Hacker News new | past | comments | ask | show | jobs | submit login
Show HN: YoHa – A practical hand tracking engine (handtracking.io)
292 points by b-3-n 8 days ago | hide | past | favorite | 64 comments

The demo really sells it here [1]. It's amazingly intuitive and easy to use, it should be a part of video-conferencing software.

[1] https://handtracking.io/draw_demo/

Thank you for the feedback. Such an integration would be nice indeed.

You could integrate it with all video-conferencing software building it as a virtual camera plug-in that works with OBS

It's like an initial beta of the software - it's not production ready. I can't imagine this adding value to a meeting _yet_. Seems promising though.

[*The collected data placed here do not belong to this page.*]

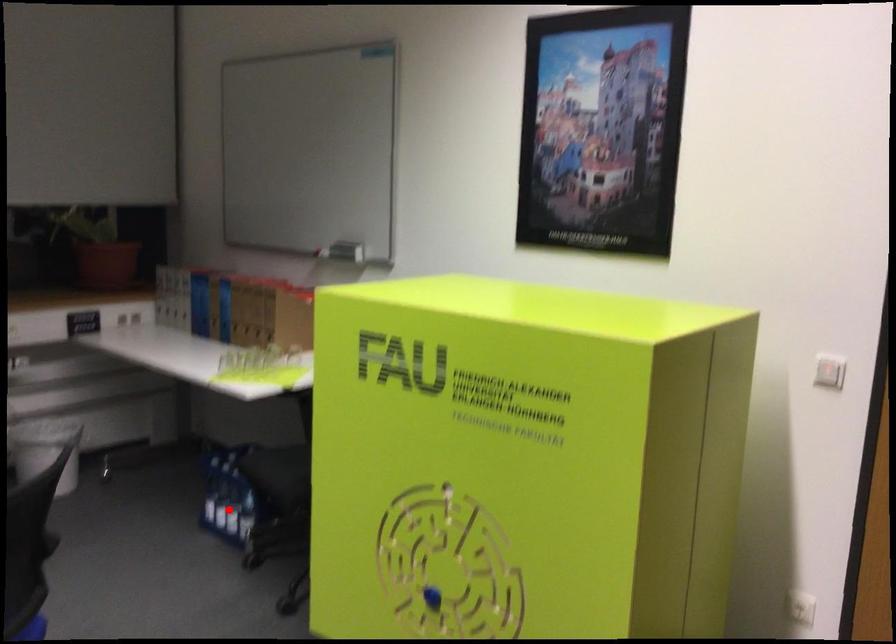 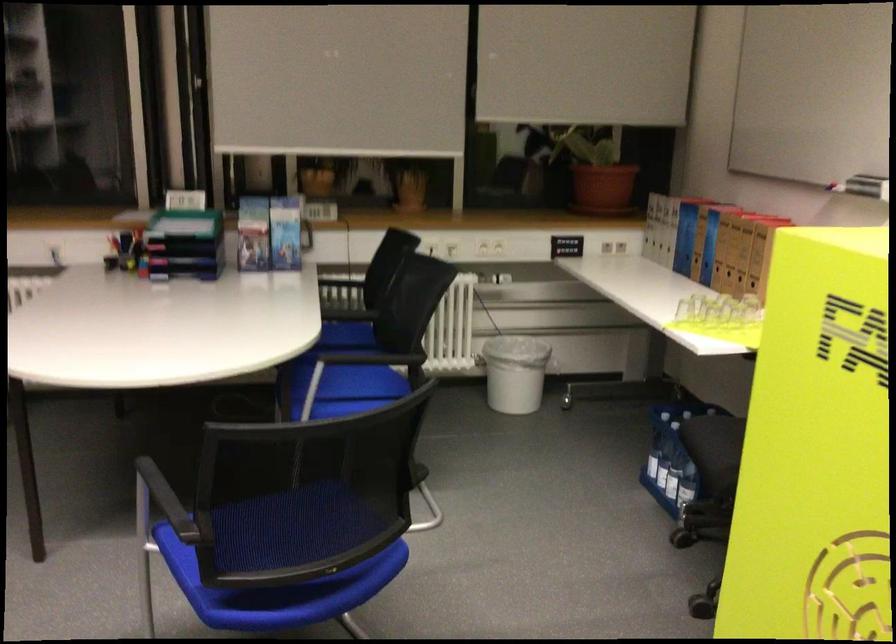 Find the pixel in the second image that matches the highlighted location in the first image.

(667, 471) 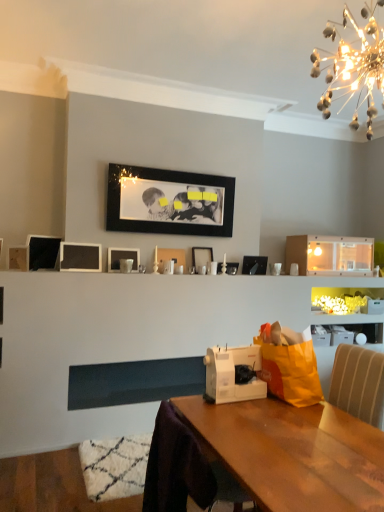 What is the approximate height of matte black picture frame at upper left, the 1th picture frame when ordered from left to right?

matte black picture frame at upper left, the 1th picture frame when ordered from left to right, is 12.84 inches in height.

The height and width of the screenshot is (512, 384). Describe the element at coordinates (330, 255) in the screenshot. I see `white glossy cabinet at upper center` at that location.

Locate an element on the screen. The height and width of the screenshot is (512, 384). orange fabric shopping bag at right is located at coordinates (289, 364).

Describe the element at coordinates (289, 364) in the screenshot. The image size is (384, 512). I see `orange fabric shopping bag at right` at that location.

I want to click on matte black picture frame at center, which ranks as the 3th picture frame in right-to-left order, so click(x=201, y=256).

From the image's perspective, which one is positioned higher, brown fabric swivel chair at lower right or matte black picture frame at upper center, the seventh picture frame when ordered from right to left?

matte black picture frame at upper center, the seventh picture frame when ordered from right to left, from the image's perspective.

From a real-world perspective, who is located lower, brown fabric swivel chair at lower right or matte black picture frame at upper center, the seventh picture frame when ordered from right to left?

In real-world perspective, brown fabric swivel chair at lower right is lower.

Which of these two, brown fabric swivel chair at lower right or matte black picture frame at upper center, marked as the 2th picture frame in a left-to-right arrangement, stands taller?

brown fabric swivel chair at lower right is taller.

Are brown fabric swivel chair at lower right and matte black picture frame at upper center, marked as the 2th picture frame in a left-to-right arrangement, located far from each other?

Yes, brown fabric swivel chair at lower right and matte black picture frame at upper center, marked as the 2th picture frame in a left-to-right arrangement, are located far from each other.

Is orange fabric shopping bag at right positioned with its back to white glossy cabinet at upper center?

That's not correct — orange fabric shopping bag at right is not looking away from white glossy cabinet at upper center.

Is orange fabric shopping bag at right taller than white glossy cabinet at upper center?

Indeed, orange fabric shopping bag at right has a greater height compared to white glossy cabinet at upper center.

From the image's perspective, relative to white glossy cabinet at upper center, is orange fabric shopping bag at right above or below?

Based on their image positions, orange fabric shopping bag at right is located beneath white glossy cabinet at upper center.

From a real-world perspective, who is located higher, orange fabric shopping bag at right or white glossy cabinet at upper center?

In real-world perspective, white glossy cabinet at upper center is above.

In the scene shown: Which object is more forward, brown fabric swivel chair at lower right or white glossy cabinet at upper center?

Positioned in front is brown fabric swivel chair at lower right.

Considering the sizes of objects brown fabric swivel chair at lower right and white glossy cabinet at upper center in the image provided, who is thinner, brown fabric swivel chair at lower right or white glossy cabinet at upper center?

white glossy cabinet at upper center.

Considering the relative positions of brown fabric swivel chair at lower right and white glossy cabinet at upper center in the image provided, is brown fabric swivel chair at lower right to the left of white glossy cabinet at upper center from the viewer's perspective?

Yes, brown fabric swivel chair at lower right is to the left of white glossy cabinet at upper center.

Considering the sizes of brown fabric swivel chair at lower right and white glossy cabinet at upper center in the image, is brown fabric swivel chair at lower right taller or shorter than white glossy cabinet at upper center?

brown fabric swivel chair at lower right is taller than white glossy cabinet at upper center.

Does matte black picture frame at upper left, acting as the eighth picture frame starting from the right, have a lesser width compared to white plastic sewing machine at center?

Yes, matte black picture frame at upper left, acting as the eighth picture frame starting from the right, is thinner than white plastic sewing machine at center.

Between matte black picture frame at upper left, the 1th picture frame when ordered from left to right, and white plastic sewing machine at center, which one appears on the right side from the viewer's perspective?

white plastic sewing machine at center.

Considering their positions, is matte black picture frame at upper left, acting as the eighth picture frame starting from the right, located in front of or behind white plastic sewing machine at center?

Clearly, matte black picture frame at upper left, acting as the eighth picture frame starting from the right, is behind white plastic sewing machine at center.

From the image's perspective, is matte black picture frame at upper left, acting as the eighth picture frame starting from the right, located above white plastic sewing machine at center?

Yes.

From a real-world perspective, is matte black picture frame at upper center, the seventh picture frame when ordered from right to left, beneath black matte picture frame at upper center, the 5th picture frame viewed from the left?

Yes, from a real-world perspective, matte black picture frame at upper center, the seventh picture frame when ordered from right to left, is below black matte picture frame at upper center, the 5th picture frame viewed from the left.

Measure the distance between matte black picture frame at upper center, marked as the 2th picture frame in a left-to-right arrangement, and black matte picture frame at upper center, which appears as the 4th picture frame when viewed from the right.

A distance of 27.56 inches exists between matte black picture frame at upper center, marked as the 2th picture frame in a left-to-right arrangement, and black matte picture frame at upper center, which appears as the 4th picture frame when viewed from the right.

Is matte black picture frame at upper center, the seventh picture frame when ordered from right to left, wider or thinner than black matte picture frame at upper center, the 5th picture frame viewed from the left?

Clearly, matte black picture frame at upper center, the seventh picture frame when ordered from right to left, has more width compared to black matte picture frame at upper center, the 5th picture frame viewed from the left.

Is matte black picture frame at upper center, marked as the 2th picture frame in a left-to-right arrangement, placed right next to black matte picture frame at upper center, the 5th picture frame viewed from the left?

No.

Is white plastic sewing machine at center bigger or smaller than matte black picture frame at upper center, the seventh picture frame when ordered from right to left?

white plastic sewing machine at center is bigger than matte black picture frame at upper center, the seventh picture frame when ordered from right to left.

Can you tell me how much white plastic sewing machine at center and matte black picture frame at upper center, marked as the 2th picture frame in a left-to-right arrangement, differ in facing direction?

white plastic sewing machine at center and matte black picture frame at upper center, marked as the 2th picture frame in a left-to-right arrangement, are facing 180 degrees away from each other.

From the image's perspective, is white plastic sewing machine at center positioned above or below matte black picture frame at upper center, marked as the 2th picture frame in a left-to-right arrangement?

Clearly, from the image's perspective, white plastic sewing machine at center is below matte black picture frame at upper center, marked as the 2th picture frame in a left-to-right arrangement.

Can you tell me how much white glossy cabinet at upper center and orange fabric shopping bag at right differ in facing direction?

The facing directions of white glossy cabinet at upper center and orange fabric shopping bag at right are 8.86 degrees apart.

From the image's perspective, which one is positioned higher, white glossy cabinet at upper center or orange fabric shopping bag at right?

white glossy cabinet at upper center, from the image's perspective.

Is white glossy cabinet at upper center behind orange fabric shopping bag at right?

Yes, it is.

Does white glossy cabinet at upper center have a smaller size compared to orange fabric shopping bag at right?

No, white glossy cabinet at upper center is not smaller than orange fabric shopping bag at right.

Locate an element on the screen. The image size is (384, 512). swivel chair on the right of matte black picture frame at upper center, the seventh picture frame when ordered from right to left is located at coordinates [x=183, y=469].

Identify the location of cabinetry above the orange fabric shopping bag at right (from the image's perspective). (330, 255).

When comparing their distances from white matte picture frame at center, the 3th picture frame from the left, does metallic silver picture frame at center, which ranks as the second picture frame in right-to-left order, or orange fabric shopping bag at right seem further?

orange fabric shopping bag at right is positioned further to the anchor white matte picture frame at center, the 3th picture frame from the left.

When comparing their distances from brown fabric swivel chair at lower right, does white glossy cabinet at upper center or white glossy picture frame at center, acting as the fifth picture frame starting from the right, seem further?

The object further to brown fabric swivel chair at lower right is white glossy cabinet at upper center.

Which object lies further to the anchor point brown fabric swivel chair at lower right, metallic silver picture frame at center, which ranks as the second picture frame in right-to-left order, or white glossy picture frame at center, acting as the fifth picture frame starting from the right?

metallic silver picture frame at center, which ranks as the second picture frame in right-to-left order.

Which object lies nearer to the anchor point white glossy picture frame at center, which is the fourth picture frame in left-to-right order, illuminated glass chandelier at upper right or matte black picture frame at upper center, the seventh picture frame when ordered from right to left?

Among the two, matte black picture frame at upper center, the seventh picture frame when ordered from right to left, is located nearer to white glossy picture frame at center, which is the fourth picture frame in left-to-right order.

Estimate the real-world distances between objects in this image. Which object is closer to illuminated glass chandelier at upper right, brown fabric swivel chair at lower right or white matte picture frame at center, which is counted as the sixth picture frame, starting from the right?

brown fabric swivel chair at lower right lies closer to illuminated glass chandelier at upper right than the other object.

Based on their spatial positions, is white plastic sewing machine at center or matte black picture frame at upper center, marked as the 2th picture frame in a left-to-right arrangement, further from matte black picture frame at upper left, the 1th picture frame when ordered from left to right?

white plastic sewing machine at center is positioned further to the anchor matte black picture frame at upper left, the 1th picture frame when ordered from left to right.

Which object lies further to the anchor point orange fabric shopping bag at right, white glossy picture frame at center, which is the fourth picture frame in left-to-right order, or metallic silver picture frame at center, which ranks as the second picture frame in right-to-left order?

The object further to orange fabric shopping bag at right is metallic silver picture frame at center, which ranks as the second picture frame in right-to-left order.

Looking at the image, which one is located closer to white glossy picture frame at center, which is the fourth picture frame in left-to-right order, white glossy cabinet at upper center or metallic silver picture frame at center, which ranks as the 8th picture frame in left-to-right order?

metallic silver picture frame at center, which ranks as the 8th picture frame in left-to-right order, is closer to white glossy picture frame at center, which is the fourth picture frame in left-to-right order.

You are a GUI agent. You are given a task and a screenshot of the screen. Output one action in this format:
    pyautogui.click(x=<x>, y=<y>)
    Task: Click on the shopping bag between brown fabric swivel chair at lower right and metallic silver picture frame at center, the 7th picture frame positioned from the left, along the z-axis
    Image resolution: width=384 pixels, height=512 pixels.
    Given the screenshot: What is the action you would take?
    pyautogui.click(x=289, y=364)

At what (x,y) coordinates should I click in order to perform the action: click on shopping bag between matte black picture frame at upper left, acting as the eighth picture frame starting from the right, and metallic silver picture frame at center, positioned as the first picture frame in right-to-left order, from left to right. Please return your answer as a coordinate pair (x, y). Looking at the image, I should click on (289, 364).

Find the location of `shopping bag between brown fabric swivel chair at lower right and matte black picture frame at upper center, marked as the 2th picture frame in a left-to-right arrangement, from front to back`. shopping bag between brown fabric swivel chair at lower right and matte black picture frame at upper center, marked as the 2th picture frame in a left-to-right arrangement, from front to back is located at coordinates (289, 364).

Identify the location of shopping bag positioned between illuminated glass chandelier at upper right and matte black picture frame at upper center, marked as the 2th picture frame in a left-to-right arrangement, from near to far. The image size is (384, 512). (289, 364).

This is a GREAT website, I can understand what it does with zero clicks, zero scrolls.

Really great, congratulations, I hope that I can find a way to apply this lesson to my SaaS.

Agreed, but also nature of the beast. It's really easy to explain hand tracking software in a single media element. It's a lot harder to explain some crypto AEAD encapsulation format the same way.

I assume YoHa means Your Hands... I don't think I could have resisted OhHi for hand tracking.

I've been working on a couple of chording keyboard designs and was thinking I might be able to create a virtual keyboard using this library. It would be nice to also be able to recognize the hand from the back. A keyboard would also obviously be necessary to track two hands at a time.

How does the application deal with different skin-tones?

That's an interesting idea. I have not tried to build something similar but a humble word of caution that I want to put out is that no matter what kind of ML you use the mechanical version of the instrument will always be more precise (you likely are aware of it, just want to make sure). However, you might be able to approximate precision of the mechanical version.

Two hand support would be nice and I would love to add it in the future.

The engine should work well with different skin tones as the training data was collected from a set of many and diverse individuals. The training data will also grow further over time making it more and more robust.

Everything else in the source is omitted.